About this task: Each record needs to be transcribed exactly.

----- Data supplied

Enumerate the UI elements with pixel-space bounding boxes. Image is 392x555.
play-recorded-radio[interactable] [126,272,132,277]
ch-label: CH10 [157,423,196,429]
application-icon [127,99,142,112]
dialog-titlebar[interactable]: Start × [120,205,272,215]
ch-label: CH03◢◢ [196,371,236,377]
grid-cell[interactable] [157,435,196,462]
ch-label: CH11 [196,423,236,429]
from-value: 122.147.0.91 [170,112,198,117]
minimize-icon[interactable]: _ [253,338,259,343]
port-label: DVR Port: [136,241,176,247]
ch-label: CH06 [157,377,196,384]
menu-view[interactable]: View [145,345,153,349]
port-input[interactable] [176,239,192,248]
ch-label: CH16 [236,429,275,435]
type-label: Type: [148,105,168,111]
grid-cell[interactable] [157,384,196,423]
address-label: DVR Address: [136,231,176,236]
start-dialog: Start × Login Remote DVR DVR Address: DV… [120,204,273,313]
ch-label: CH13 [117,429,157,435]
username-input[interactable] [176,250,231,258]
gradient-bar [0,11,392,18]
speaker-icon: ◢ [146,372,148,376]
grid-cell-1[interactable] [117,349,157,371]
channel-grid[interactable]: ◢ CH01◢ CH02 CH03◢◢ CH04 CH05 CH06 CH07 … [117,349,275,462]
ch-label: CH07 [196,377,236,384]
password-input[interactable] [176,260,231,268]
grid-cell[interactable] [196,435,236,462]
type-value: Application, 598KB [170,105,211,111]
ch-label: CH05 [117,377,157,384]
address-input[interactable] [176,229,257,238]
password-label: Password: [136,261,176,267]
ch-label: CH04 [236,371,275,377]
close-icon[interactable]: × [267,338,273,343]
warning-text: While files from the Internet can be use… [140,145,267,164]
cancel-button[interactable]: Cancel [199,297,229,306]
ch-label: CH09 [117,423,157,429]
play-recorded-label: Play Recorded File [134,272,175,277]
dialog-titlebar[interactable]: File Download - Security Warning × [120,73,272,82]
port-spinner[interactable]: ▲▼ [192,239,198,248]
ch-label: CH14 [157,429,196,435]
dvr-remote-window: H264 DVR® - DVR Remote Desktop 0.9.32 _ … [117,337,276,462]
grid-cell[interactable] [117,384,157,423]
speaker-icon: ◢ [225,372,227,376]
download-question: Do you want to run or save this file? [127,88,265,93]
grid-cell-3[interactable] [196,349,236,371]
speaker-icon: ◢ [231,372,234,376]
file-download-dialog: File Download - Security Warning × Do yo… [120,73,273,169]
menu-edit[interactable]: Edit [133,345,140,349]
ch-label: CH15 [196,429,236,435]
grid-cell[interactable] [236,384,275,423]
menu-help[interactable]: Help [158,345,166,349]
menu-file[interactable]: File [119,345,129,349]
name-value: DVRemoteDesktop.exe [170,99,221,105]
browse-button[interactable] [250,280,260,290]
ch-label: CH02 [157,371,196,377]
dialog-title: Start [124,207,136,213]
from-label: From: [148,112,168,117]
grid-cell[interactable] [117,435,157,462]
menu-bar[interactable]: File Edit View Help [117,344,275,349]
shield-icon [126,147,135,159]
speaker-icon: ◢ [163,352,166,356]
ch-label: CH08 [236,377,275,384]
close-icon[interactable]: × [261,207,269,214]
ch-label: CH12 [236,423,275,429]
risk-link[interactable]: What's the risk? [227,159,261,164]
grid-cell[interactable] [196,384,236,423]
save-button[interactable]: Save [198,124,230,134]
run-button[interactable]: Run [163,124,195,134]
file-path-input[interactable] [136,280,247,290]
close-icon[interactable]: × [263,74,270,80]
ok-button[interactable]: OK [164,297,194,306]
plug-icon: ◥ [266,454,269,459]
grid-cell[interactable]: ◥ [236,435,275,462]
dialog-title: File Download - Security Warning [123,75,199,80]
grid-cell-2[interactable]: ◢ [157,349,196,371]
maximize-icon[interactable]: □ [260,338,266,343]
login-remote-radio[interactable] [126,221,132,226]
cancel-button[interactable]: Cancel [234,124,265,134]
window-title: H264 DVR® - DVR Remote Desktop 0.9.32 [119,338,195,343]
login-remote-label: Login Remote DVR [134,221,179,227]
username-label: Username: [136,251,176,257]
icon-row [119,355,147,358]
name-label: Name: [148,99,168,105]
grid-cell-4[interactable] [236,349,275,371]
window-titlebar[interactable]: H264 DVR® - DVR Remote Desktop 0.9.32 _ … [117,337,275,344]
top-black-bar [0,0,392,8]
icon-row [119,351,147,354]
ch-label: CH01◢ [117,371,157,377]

----------

Solution:
Enumerate the UI elements with pixel-space bounding boxes. Image is 392x555.
play-recorded-radio[interactable] [126,272,132,277]
ch-label: CH10 [157,423,196,429]
application-icon [127,99,142,112]
dialog-titlebar[interactable]: Start × [120,205,272,215]
ch-label: CH03◢◢ [196,371,236,377]
grid-cell[interactable] [157,435,196,462]
ch-label: CH11 [196,423,236,429]
from-value: 122.147.0.91 [170,112,198,117]
minimize-icon[interactable]: _ [253,338,259,343]
port-label: DVR Port: [136,241,176,247]
ch-label: CH06 [157,377,196,384]
menu-view[interactable]: View [145,345,153,349]
port-input[interactable] [176,239,192,248]
ch-label: CH16 [236,429,275,435]
type-label: Type: [148,105,168,111]
grid-cell[interactable] [157,384,196,423]
address-label: DVR Address: [136,231,176,236]
start-dialog: Start × Login Remote DVR DVR Address: DV… [120,204,273,313]
ch-label: CH13 [117,429,157,435]
username-input[interactable] [176,250,231,258]
gradient-bar [0,11,392,18]
speaker-icon: ◢ [146,372,148,376]
grid-cell-1[interactable] [117,349,157,371]
channel-grid[interactable]: ◢ CH01◢ CH02 CH03◢◢ CH04 CH05 CH06 CH07 … [117,349,275,462]
ch-label: CH07 [196,377,236,384]
password-input[interactable] [176,260,231,268]
grid-cell[interactable] [196,435,236,462]
type-value: Application, 598KB [170,105,211,111]
ch-label: CH05 [117,377,157,384]
address-input[interactable] [176,229,257,238]
password-label: Password: [136,261,176,267]
ch-label: CH04 [236,371,275,377]
close-icon[interactable]: × [267,338,273,343]
warning-text: While files from the Internet can be use… [140,145,267,164]
cancel-button[interactable]: Cancel [199,297,229,306]
ch-label: CH09 [117,423,157,429]
play-recorded-label: Play Recorded File [134,272,175,277]
dialog-titlebar[interactable]: File Download - Security Warning × [120,73,272,82]
port-spinner[interactable]: ▲▼ [192,239,198,248]
ch-label: CH14 [157,429,196,435]
dvr-remote-window: H264 DVR® - DVR Remote Desktop 0.9.32 _ … [117,337,276,462]
grid-cell[interactable] [117,384,157,423]
speaker-icon: ◢ [225,372,227,376]
download-question: Do you want to run or save this file? [127,88,265,93]
grid-cell-3[interactable] [196,349,236,371]
speaker-icon: ◢ [231,372,234,376]
file-download-dialog: File Download - Security Warning × Do yo… [120,73,273,169]
menu-edit[interactable]: Edit [133,345,140,349]
ch-label: CH15 [196,429,236,435]
grid-cell[interactable] [236,384,275,423]
menu-help[interactable]: Help [158,345,166,349]
menu-file[interactable]: File [119,345,129,349]
name-value: DVRemoteDesktop.exe [170,99,221,105]
browse-button[interactable] [250,280,260,290]
ch-label: CH02 [157,371,196,377]
dialog-title: Start [124,207,136,213]
from-label: From: [148,112,168,117]
grid-cell[interactable] [117,435,157,462]
menu-bar[interactable]: File Edit View Help [117,344,275,349]
shield-icon [126,147,135,159]
speaker-icon: ◢ [163,352,166,356]
ch-label: CH08 [236,377,275,384]
close-icon[interactable]: × [261,207,269,214]
ch-label: CH12 [236,423,275,429]
risk-link[interactable]: What's the risk? [227,159,261,164]
grid-cell[interactable] [196,384,236,423]
save-button[interactable]: Save [198,124,230,134]
run-button[interactable]: Run [163,124,195,134]
file-path-input[interactable] [136,280,247,290]
close-icon[interactable]: × [263,74,270,80]
ok-button[interactable]: OK [164,297,194,306]
plug-icon: ◥ [266,454,269,459]
grid-cell[interactable]: ◥ [236,435,275,462]
dialog-title: File Download - Security Warning [123,75,199,80]
grid-cell-2[interactable]: ◢ [157,349,196,371]
maximize-icon[interactable]: □ [260,338,266,343]
login-remote-radio[interactable] [126,221,132,226]
cancel-button[interactable]: Cancel [234,124,265,134]
window-title: H264 DVR® - DVR Remote Desktop 0.9.32 [119,338,195,343]
login-remote-label: Login Remote DVR [134,221,179,227]
username-label: Username: [136,251,176,257]
icon-row [119,355,147,358]
name-label: Name: [148,99,168,105]
grid-cell-4[interactable] [236,349,275,371]
window-titlebar[interactable]: H264 DVR® - DVR Remote Desktop 0.9.32 _ … [117,337,275,344]
top-black-bar [0,0,392,8]
icon-row [119,351,147,354]
ch-label: CH01◢ [117,371,157,377]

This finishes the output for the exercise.